Set down the records exactly as they stand, except for any pictures, which you should omit.

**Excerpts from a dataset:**
━━━━━━━━━━━━━━━━━━━━

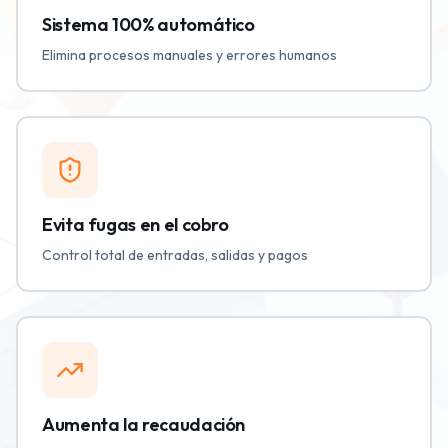
Sistema 100% automático
Elimina procesos manuales y errores humanos
Evita fugas en el cobro
Control total de entradas, salidas y pagos
Aumenta la recaudación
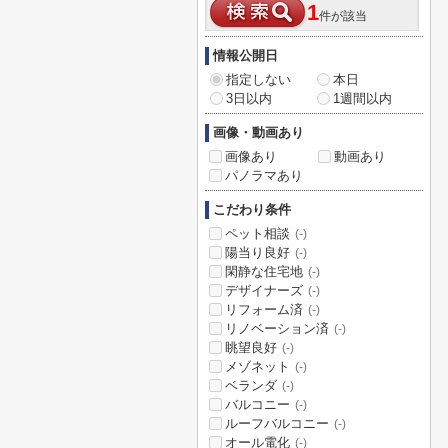
1
件が該当
情報公開日
指定しない
本日
3日以内
1週間以内
画像・動画あり
画像あり
動画あり
パノラマあり
こだわり条件
ペット相談
(-)
陽当り良好
(-)
閑静な住宅地
(-)
デザイナーズ
(-)
リフォーム済
(-)
リノベーション済
(-)
眺望良好
(-)
メゾネット
(-)
ベランダ
(-)
バルコニー
(-)
ルーフバルコニー
(-)
オール電化
(-)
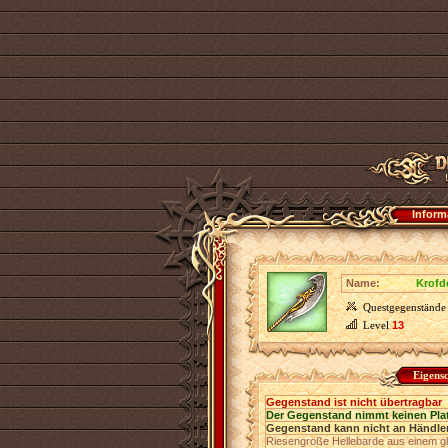
Inform
Name:
Krofd
Questgegenstände
Level
13
Eigens
Gegenstand ist nicht übertragbar
Der Gegenstand nimmt keinen Pla
Gegenstand kann nicht an Händler
Riesengroße Hellebarde aus einem gl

━━━━━━━━━━━━━━━━━━━━

**The completed task:**
Sistema 100% automático
Elimina procesos manuales y errores humanos
Evita fugas en el cobro
Control total de entradas, salidas y pagos
Aumenta la recaudación
1
件が該当
情報公開日
指定しない
本日
3日以内
1週間以内
画像・動画あり
画像あり
動画あり
パノラマあり
こだわり条件
ペット相談
(-)
陽当り良好
(-)
閑静な住宅地
(-)
デザイナーズ
(-)
リフォーム済
(-)
リノベーション済
(-)
眺望良好
(-)
メゾネット
(-)
ベランダ
(-)
バルコニー
(-)
ルーフバルコニー
(-)
オール電化
(-)
Inform
Name:
Krofd
Questgegenstände
Level
13
Eigens
Gegenstand ist nicht übertragbar
Der Gegenstand nimmt keinen Pla
Gegenstand kann nicht an Händler
Riesengroße Hellebarde aus einem gl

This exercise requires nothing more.